EXERCISE DIRECTIONS: From the data underneath, reproduce exactly the stretch that begins at the line with "leia nossa política de privacidade." and ends after the line with "Анджелина Джоли и".

DATA TO EXAMINE:
※ ※ ※

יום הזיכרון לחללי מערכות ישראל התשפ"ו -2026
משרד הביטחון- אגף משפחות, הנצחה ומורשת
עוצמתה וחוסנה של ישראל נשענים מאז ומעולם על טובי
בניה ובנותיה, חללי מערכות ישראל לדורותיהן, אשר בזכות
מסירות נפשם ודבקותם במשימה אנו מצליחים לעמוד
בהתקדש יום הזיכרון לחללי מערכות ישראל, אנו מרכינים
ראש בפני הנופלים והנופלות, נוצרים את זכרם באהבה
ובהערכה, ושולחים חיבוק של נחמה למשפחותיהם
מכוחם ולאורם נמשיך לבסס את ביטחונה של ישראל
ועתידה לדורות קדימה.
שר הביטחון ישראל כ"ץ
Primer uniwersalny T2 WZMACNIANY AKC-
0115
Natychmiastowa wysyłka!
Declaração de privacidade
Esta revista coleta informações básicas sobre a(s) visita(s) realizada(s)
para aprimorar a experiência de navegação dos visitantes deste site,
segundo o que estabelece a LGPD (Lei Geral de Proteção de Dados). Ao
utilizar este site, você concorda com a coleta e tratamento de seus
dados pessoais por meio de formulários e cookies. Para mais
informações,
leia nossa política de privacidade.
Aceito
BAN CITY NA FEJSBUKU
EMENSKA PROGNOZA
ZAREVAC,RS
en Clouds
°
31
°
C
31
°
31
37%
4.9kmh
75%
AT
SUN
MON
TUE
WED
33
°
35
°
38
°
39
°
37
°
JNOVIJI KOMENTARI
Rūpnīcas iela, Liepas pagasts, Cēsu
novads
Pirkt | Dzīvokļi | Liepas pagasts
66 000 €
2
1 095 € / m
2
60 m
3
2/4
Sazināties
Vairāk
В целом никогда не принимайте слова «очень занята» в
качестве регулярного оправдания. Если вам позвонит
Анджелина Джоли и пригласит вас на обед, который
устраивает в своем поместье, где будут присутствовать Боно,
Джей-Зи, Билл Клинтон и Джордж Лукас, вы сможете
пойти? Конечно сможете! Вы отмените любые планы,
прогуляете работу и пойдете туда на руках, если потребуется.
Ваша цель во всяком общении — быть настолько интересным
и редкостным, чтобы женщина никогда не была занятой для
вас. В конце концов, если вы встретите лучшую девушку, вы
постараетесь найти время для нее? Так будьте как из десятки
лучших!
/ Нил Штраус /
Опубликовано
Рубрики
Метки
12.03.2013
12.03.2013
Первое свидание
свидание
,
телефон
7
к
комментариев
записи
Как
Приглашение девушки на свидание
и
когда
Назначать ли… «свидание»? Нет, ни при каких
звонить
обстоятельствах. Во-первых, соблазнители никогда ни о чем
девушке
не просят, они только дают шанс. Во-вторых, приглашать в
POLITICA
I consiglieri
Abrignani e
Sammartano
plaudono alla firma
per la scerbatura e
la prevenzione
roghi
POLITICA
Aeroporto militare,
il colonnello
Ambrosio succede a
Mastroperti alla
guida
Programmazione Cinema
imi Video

※ ※ ※

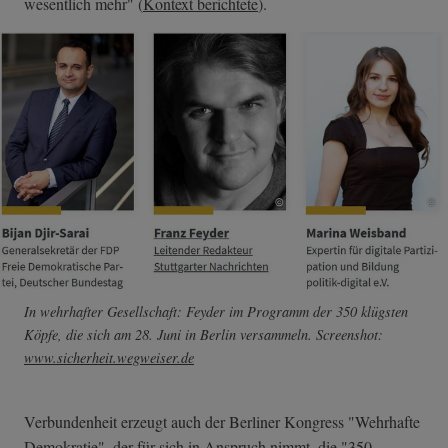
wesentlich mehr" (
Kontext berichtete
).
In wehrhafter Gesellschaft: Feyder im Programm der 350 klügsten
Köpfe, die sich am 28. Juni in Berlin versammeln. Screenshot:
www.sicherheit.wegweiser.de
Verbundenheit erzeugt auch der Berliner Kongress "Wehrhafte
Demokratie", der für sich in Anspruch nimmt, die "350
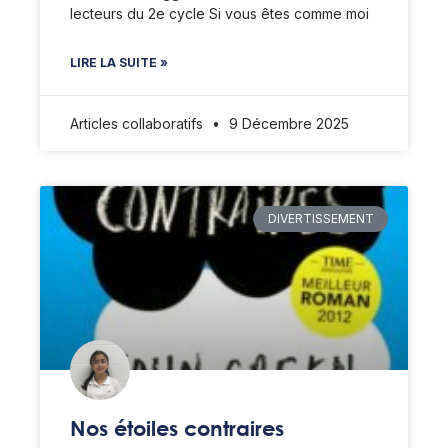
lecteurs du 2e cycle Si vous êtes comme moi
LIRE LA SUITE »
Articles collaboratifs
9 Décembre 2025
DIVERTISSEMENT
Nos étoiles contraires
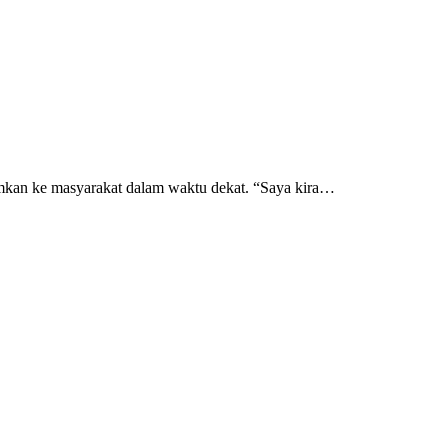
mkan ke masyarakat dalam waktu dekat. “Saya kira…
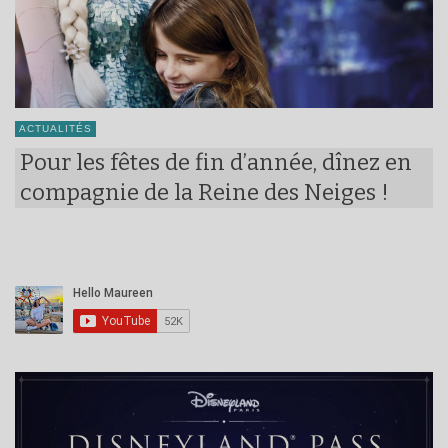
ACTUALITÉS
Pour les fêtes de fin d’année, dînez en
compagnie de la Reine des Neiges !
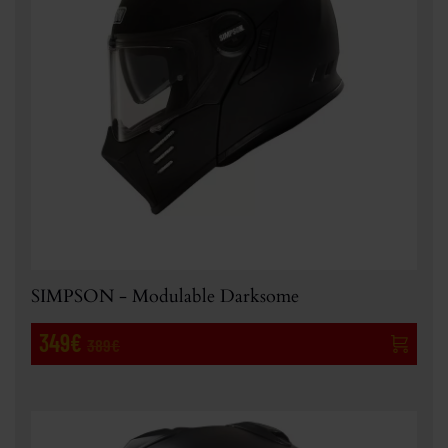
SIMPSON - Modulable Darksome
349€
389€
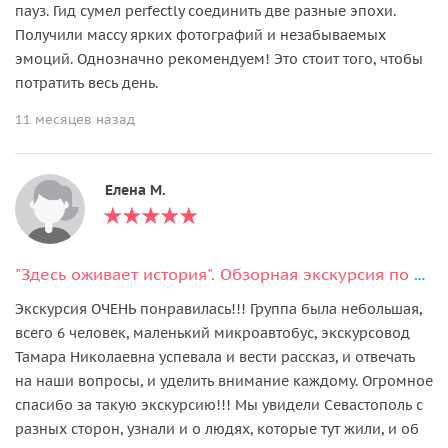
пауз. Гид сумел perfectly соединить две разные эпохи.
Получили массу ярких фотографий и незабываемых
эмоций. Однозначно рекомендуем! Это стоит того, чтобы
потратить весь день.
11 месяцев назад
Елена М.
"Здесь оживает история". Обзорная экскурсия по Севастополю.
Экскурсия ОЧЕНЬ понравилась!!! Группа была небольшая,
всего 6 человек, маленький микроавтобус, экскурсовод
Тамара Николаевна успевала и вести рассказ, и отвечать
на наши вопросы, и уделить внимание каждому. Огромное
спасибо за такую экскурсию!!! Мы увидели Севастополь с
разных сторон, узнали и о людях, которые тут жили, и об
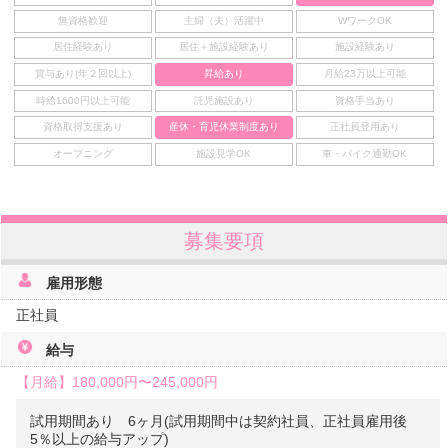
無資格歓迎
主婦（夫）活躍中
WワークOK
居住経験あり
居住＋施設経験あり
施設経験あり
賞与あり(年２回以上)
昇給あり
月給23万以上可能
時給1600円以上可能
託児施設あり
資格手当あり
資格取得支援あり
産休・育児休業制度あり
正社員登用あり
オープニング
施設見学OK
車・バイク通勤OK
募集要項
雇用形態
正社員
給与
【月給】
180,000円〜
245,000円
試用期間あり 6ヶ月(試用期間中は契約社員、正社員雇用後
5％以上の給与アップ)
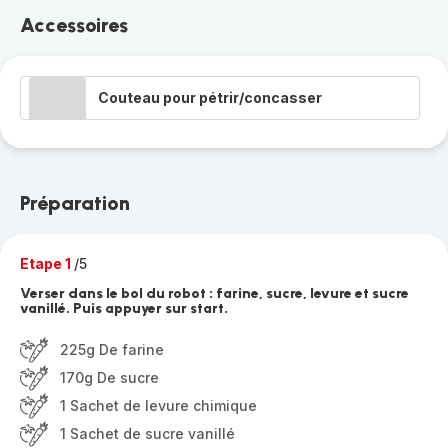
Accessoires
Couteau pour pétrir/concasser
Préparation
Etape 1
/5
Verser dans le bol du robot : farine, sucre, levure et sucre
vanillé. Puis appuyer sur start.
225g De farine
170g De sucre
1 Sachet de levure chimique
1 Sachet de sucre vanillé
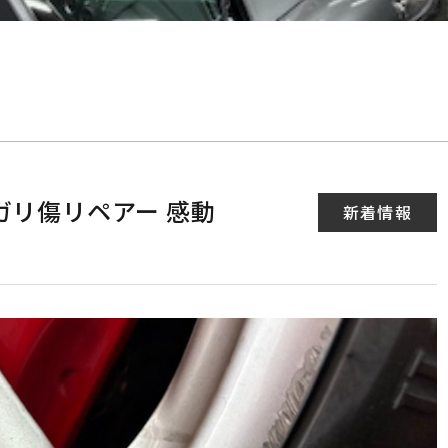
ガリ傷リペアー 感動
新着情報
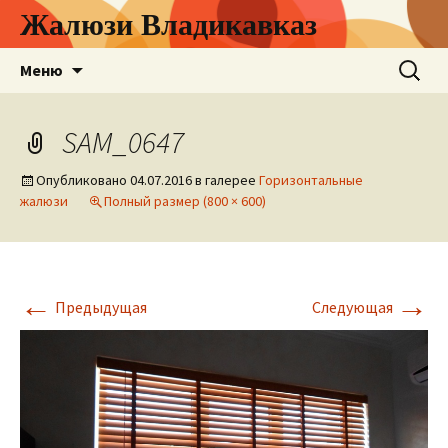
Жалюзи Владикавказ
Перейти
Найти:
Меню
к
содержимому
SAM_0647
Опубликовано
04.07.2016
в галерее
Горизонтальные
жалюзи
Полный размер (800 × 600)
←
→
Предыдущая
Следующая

※ ※ ※

YOUR SOLUTION:
leia nossa política de privacidade.
Aceito
BAN CITY NA FEJSBUKU
EMENSKA PROGNOZA
ZAREVAC,RS
en Clouds
°
31
°
C
31
°
31
37%
4.9kmh
75%
AT
SUN
MON
TUE
WED
33
°
35
°
38
°
39
°
37
°
JNOVIJI KOMENTARI
Rūpnīcas iela, Liepas pagasts, Cēsu
novads
Pirkt | Dzīvokļi | Liepas pagasts
66 000 €
2
1 095 € / m
2
60 m
3
2/4
Sazināties
Vairāk
В целом никогда не принимайте слова «очень занята» в
качестве регулярного оправдания. Если вам позвонит
Анджелина Джоли и пригласит вас на обед, который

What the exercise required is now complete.